A friend came to my office looking miserable. I asked him whether anything was wrong. No, nothing, he answered, but ‘he was not obliged to be happy’. What a terribly wrong answer that was.
You have an ethical obligation to be happy unless you have specific reasons not to be.
Life is a present of immense value, and that is true whether you are religious or not. You are the product of millions of years of evolution. You are an instrument of incredible complexity, allowing you to feel, to think, to see, to smell, to cry and to swear. To be happy or unhappy.

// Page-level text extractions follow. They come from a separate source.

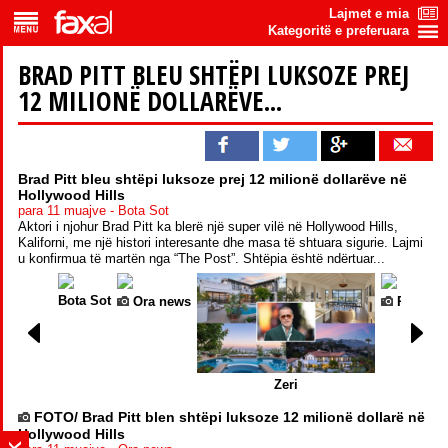
Lajmet e mia
Kategoritë e preferuara
BRAD PITT BLEU SHTËPI LUKSOZE PREJ
12 MILIONË DOLLARËVE...
Brad Pitt bleu shtëpi luksoze prej 12 milionë dollarëve në
Hollywood Hills
para 11 muajve - Bota Sot
Aktori i njohur Brad Pitt ka blerë një super vilë në Hollywood Hills,
Kaliforni, me një histori interesante dhe masa të shtuara sigurie. Lajmi
u konfirmua të martën nga “The Post”. Shtëpia është ndërtuar...
Bota Sot
Ora news
Presson
Zeri
FOTO/ Brad Pitt blen shtëpi luksoze 12 milionë dollarë në
Hollywood Hills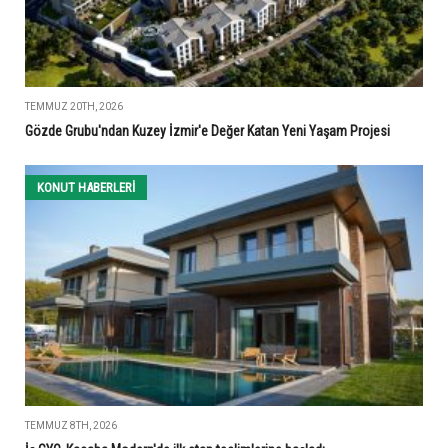
TEMMUZ 20TH, 2026
Gözde Grubu'ndan Kuzey İzmir'e Değer Katan Yeni Yaşam Projesi
KONUT HABERLERI
TEMMUZ 8TH, 2026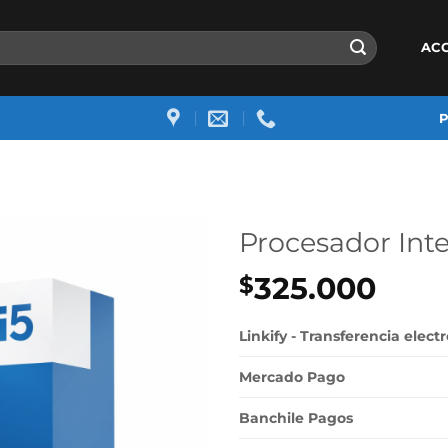
AC
Procesador Inte
325.000
$
Linkify - Transferencia elect
Mercado Pago
Banchile Pagos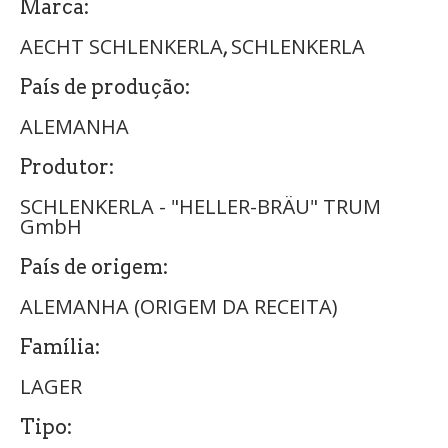
Marca:
AECHT SCHLENKERLA
SCHLENKERLA
,
País de produção:
ALEMANHA
Produtor:
SCHLENKERLA - "HELLER-BRÄU" TRUM
GmbH
País de origem:
ALEMANHA (ORIGEM DA RECEITA)
Família:
LAGER
Tipo: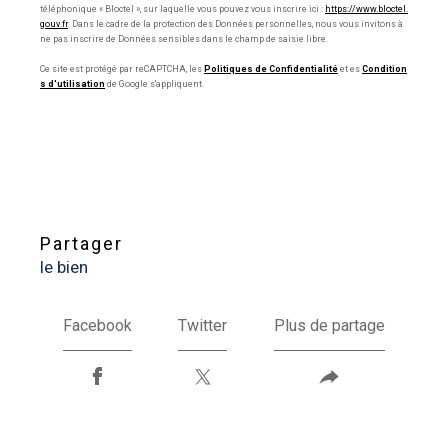
téléphonique « Bloctel », sur laquelle vous pouvez vous inscrire ici :
https://www.bloctel.
gouv.fr
. Dans le cadre de la protection des Données personnelles, nous vous invitons à
ne pas inscrire de Données sensibles dans le champ de saisie libre.
Ce site est protégé par reCAPTCHA, les
Politiques de Confidentialité
et es
Condition
s d'utilisation
de Google s'appliquent.
partager
le bien
Facebook
Twitter
Plus de partage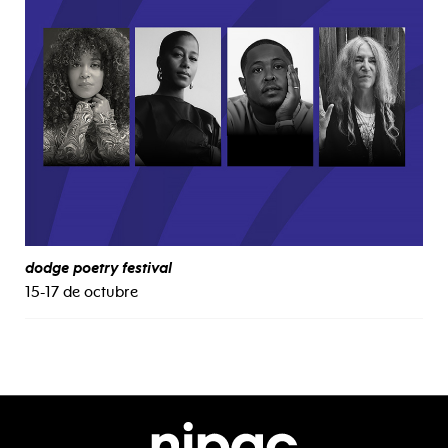
dodge poetry festival
15-17 de octubre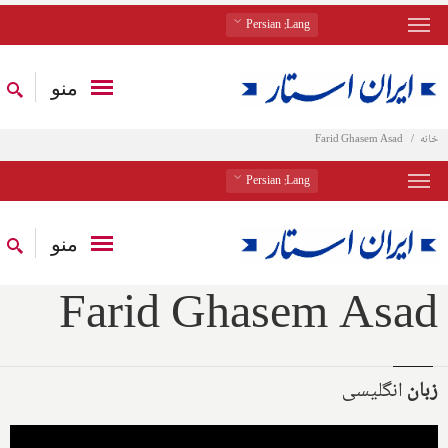
: Persian
Lang
منو
خانه
Farid Ghasem Asad
: Persian
Lang
منو
Farid Ghasem Asad
زبان
انگلیسی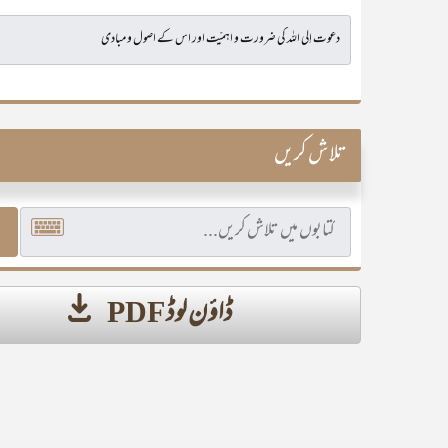
تلاش کریں
ڈاؤن لوڈ PDF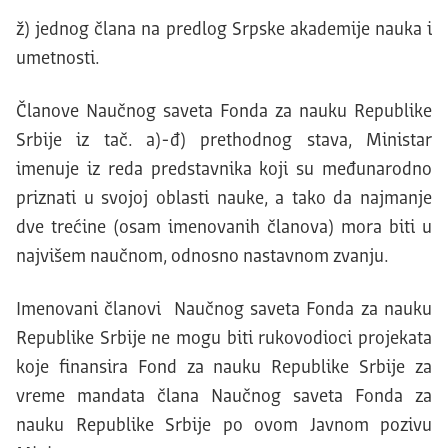
ž) jednog člana na predlog Srpske akademije nauka i
umetnosti.
Članove Naučnog saveta Fonda za nauku Republike
Srbije iz tač. a)-đ) prethodnog stava, Ministar
imenuje iz reda predstavnika koji su međunarodno
priznati u svojoj oblasti nauke, a tako da najmanje
dve trećine (osam imenovanih članova) mora biti u
najvišem naučnom, odnosno nastavnom zvanju.
Imenovani članovi Naučnog saveta Fonda za nauku
Republike Srbije ne mogu biti rukovodioci projekata
koje finansira Fond za nauku Republike Srbije za
vreme mandata člana Naučnog saveta Fonda za
nauku Republike Srbije po ovom Javnom pozivu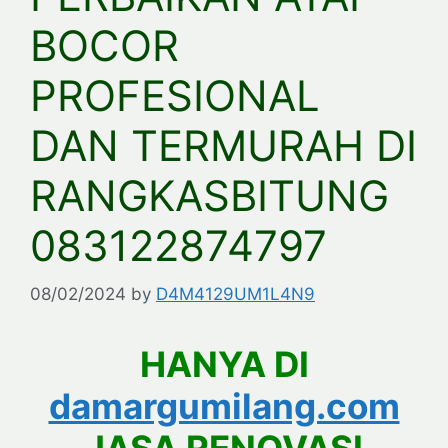
BOCOR
PROFESIONAL
DAN TERMURAH DI
RANGKASBITUNG
083122874797
08/02/2024
by
D4M4129UM1L4N9
HANYA DI
damargumilang.com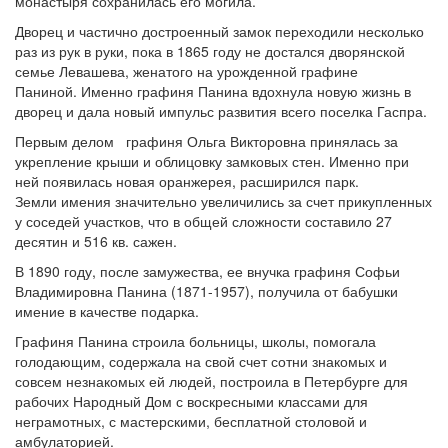
монастыря сохранилась его могила.
Дворец и частично достроенный замок переходили несколько
раз из рук в руки, пока в 1865 году не достался дворянской
семье Левашева, женатого на урожденной графине
Паниной. Именно графиня Панина вдохнула новую жизнь в
дворец и дала новый импульс развития всего поселка Гаспра.
Первым делом графиня Ольга Викторовна принялась за
укрепление крыши и облицовку замковых стен. Именно при
ней появилась новая оранжерея, расширился парк.
Земли имения значительно увеличились за счет прикупленных
у соседей участков, что в общей сложности составило 27
десятин и 516 кв. сажен.
В 1890 году, после замужества, ее внучка графиня Софьи
Владимировна Панина (1871-1957), получила от бабушки
имение в качестве подарка.
Графиня Панина строила больницы, школы, помогала
голодающим, содержала на свой счет сотни знакомых и
совсем незнакомых ей людей, построила в Петербурге для
рабочих Народный Дом с воскресными классами для
неграмотных, с мастерскими, бесплатной столовой и
амбулаторией.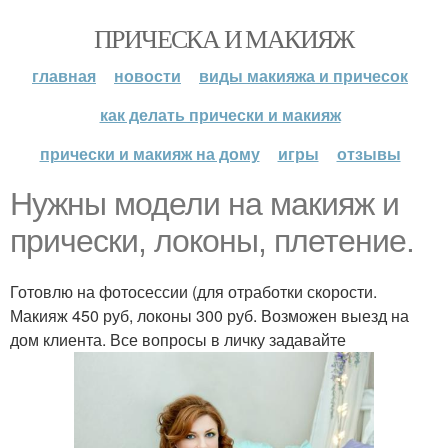
ПРИЧЕСКА И МАКИЯЖ
главная
новости
виды макияжа и причесок
как делать прически и макияж
прически и макияж на дому
игры
отзывы
Нужны модели на макияж и
прически, локоны, плетение.
Готовлю на фотосессии (для отработки скорости.
Макияж 450 руб, локоны 300 руб. Возможен выезд на
дом клиента. Все вопросы в личку задавайте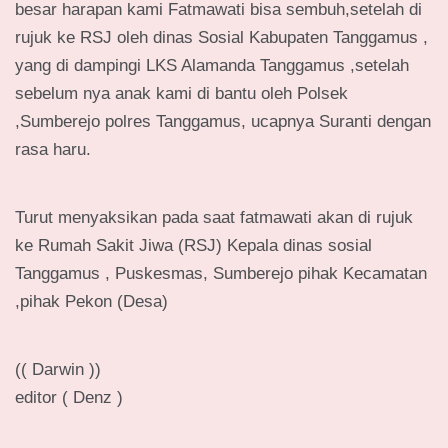
besar harapan kami Fatmawati bisa sembuh,setelah di
rujuk ke RSJ oleh dinas Sosial Kabupaten Tanggamus ,
yang di dampingi LKS Alamanda Tanggamus ,setelah
sebelum nya anak kami di bantu oleh Polsek
,Sumberejo polres Tanggamus, ucapnya Suranti dengan
rasa haru.
Turut menyaksikan pada saat fatmawati akan di rujuk
ke Rumah Sakit Jiwa (RSJ) Kepala dinas sosial
Tanggamus , Puskesmas, Sumberejo pihak Kecamatan
,pihak Pekon (Desa)
(( Darwin ))
editor ( Denz )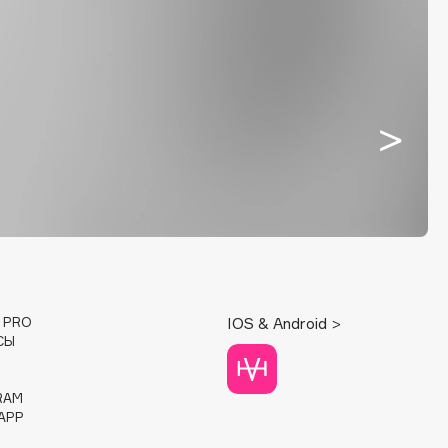
E PRO
IOS & Android >
СЫ
RAM
APP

The instrument you are is also a result of amazing luck. That you became exactly you was improbable in the extreme. That exactly your spermatozoid met your egg and became you was more than unlikely. And this luck you have had ever since the start of life. If your mother had not become your mother you would not have become you. If her mother had not become her mother, she would not have become your mother and you would not have become you. And so on, all the way back to the beginning of time. Winning El Gordo is far likelier than you becoming exactly you. You may, ungratefully, argue, ah, but I would have liked to be handsomer, thinner, a genius. But the point is, of course, that then you would not have been you. You would have been someone else, not an improved version of yourself. So you better accept yourself. And you better accept your loved ones as they are, because otherwise they would have been somebody else as well. You might have loved them also, but they would not have been the ones you love now. All of which does not go to say that you should not try to improve yourself, but you should be happy that you are you. And, of course, as Oscar Wilde said, everybody else is already taken.
Kierkegaard proposed that you can lead an aesthetic, ethical or religious life. But I am convinced that whatever of these lives you lead you are under an obligation to be happy. You have been given the most precious of gifts. Do you have proper cause not to appreciate it?